Re: [PATCH 1/2] sched/core: switch struct rq->nr_iowait to a normal int

From: Thomas Gleixner
Date: Thu Feb 29 2024 - 14:54:01 EST


On Thu, Feb 29 2024 at 10:49, Jens Axboe wrote:
> On 2/29/24 10:42 AM, Thomas Gleixner wrote:
>> So but I just noticed that there is actually an issue with this:
>>
>>> unsigned int nr_iowait_cpu(int cpu)
>>> {
>>> - return atomic_read(&cpu_rq(cpu)->nr_iowait);
>>> + struct rq *rq = cpu_rq(cpu);
>>> +
>>> + return rq->nr_iowait - atomic_read(&rq->nr_iowait_remote);
>>
>> The access to rq->nr_iowait is not protected by the runqueue lock and
>> therefore a data race when @cpu is not the current CPU.
>>
>> This needs to be properly annotated and explained why it does not
>> matter.
>
> But that was always racy before as well, if someone else is inc/dec'ing
> ->nr_iowait while it's being read, you could get either the before or
> after value. This doesn't really change that. I could've sworn I
> mentioned that in the commit message, but I did not.

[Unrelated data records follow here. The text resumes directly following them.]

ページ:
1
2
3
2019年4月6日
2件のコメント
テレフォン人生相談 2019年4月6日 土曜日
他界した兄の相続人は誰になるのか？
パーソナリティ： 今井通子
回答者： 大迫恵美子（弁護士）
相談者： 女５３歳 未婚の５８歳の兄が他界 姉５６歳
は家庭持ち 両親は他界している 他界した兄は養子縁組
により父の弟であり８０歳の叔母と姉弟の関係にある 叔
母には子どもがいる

There are actually two issues here:

1) atomic_read() vs. atomic_inc/dec() guarantees that the read value
is consistent in itself.

Non-atomic inc/dec is not guaranteeing that the concurrent read is a
consistent value as the compiler is free to do store/load
tearing. Unlikely but not guaranteed to never happen.

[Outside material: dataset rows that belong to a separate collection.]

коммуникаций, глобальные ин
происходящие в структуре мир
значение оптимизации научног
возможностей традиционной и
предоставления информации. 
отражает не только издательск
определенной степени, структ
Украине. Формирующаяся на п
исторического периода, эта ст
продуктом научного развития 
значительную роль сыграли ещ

KCSAN will complain about it sooner than later and then someone has
to go and do the analysis and the annotation. I rather let you do
the reasoning now than chasing you down later :)

2) What's worse is that the result can be completely bogus:

i.e.

CPU0 CPU1 CPU2
a = rq(CPU1)->nr_iowait; // 0
rq->nr_iowait++;
rq(CPU1)->nr_iowait_remote++;
b = rq(CPU1)->nr_iowait_remote; // 1

r = a - b; // -1
return (unsigned int) r; // UINT_MAX

The consumers of this interface might be upset. :)

While with a single atomic_t it's guaranteed that the result is
always greater or equal zero.

>> So s/Reviewed-by/Un-Reviewed-by/
>>
>> Though thinking about it some more. Is this split a real benefit over
>> always using the atomic? Do you have numbers to show?
>
> It was more on Peter's complaint that now we're trading a single atomic
> for two, hence I got to thinking about nr_iowait in general. I don't
> have numbers showing it matters, as mentioned in another email the most
> costly part about this seems to be fetching task->in_iowait and not the
> actual atomic.

On the write side (except for the remote case) the cache line is already
dirty on the current CPU and I doubt that the atomic will be
noticable. If there is concurrent remote access to the runqueue then the
cache line is bouncing no matter what.

On the read side there is always an atomic operation required, so it's
not really different.

I assume Peter's complaint was about the extra nr_iowait_acct part. I
think that's solvable without the extra atomic_t member and with a
single atomic_add()/sub(). atomic_t is 32bit wide, so what about
splitting the thing and adding/subtracting both in one go?

While sketching this I noticed that prepare/finish can be written w/o
any conditionals.

int io_schedule_prepare(void)
{
int flags = current->in_iowait + current->in_iowait_acct << 16;

current->in_iowait = 1;
current->in_iowait_acct = 1;
blk_flush_plug(current->plug, true);
return flags;
}

void io_schedule_finish(int old_wait_flags)
{
current->in_iowait = flags & 0x01;
current->in_iowait_acct = flags >> 16;
}

Now __schedule():

if (prev->in_iowait) {
int x = 1 + current->in_iowait_acct << 16;

atomic_add(x, rq->nr_iowait);
delayacct_blkio_start();
}

and ttwu_do_activate():

if (p->in_iowait) {
int x = 1 + current->in_iowait_acct << 16;

delayacct_blkio_end(p);
atomic_sub(x, task_rq(p)->nr_iowait);
}


and try_to_wake_up():

delayacct_blkio_end(p);

int x = 1 + current->in_iowait_acct << 16;

atomic_add(x, task_rq(p)->nr_iowait);

nr_iowait_acct_cpu() becomes:

return atomic_read(&cpu_rq(cpu)->nr_iowait) >> 16;

and nr_iowait_cpu():

return atomic_read(&cpu_rq(cpu)->nr_iowait) & ((1 << 16) - 1);

Obviously written with proper inline wrappers and defines, but you get
the idea.

Hmm?

Thanks,

tglx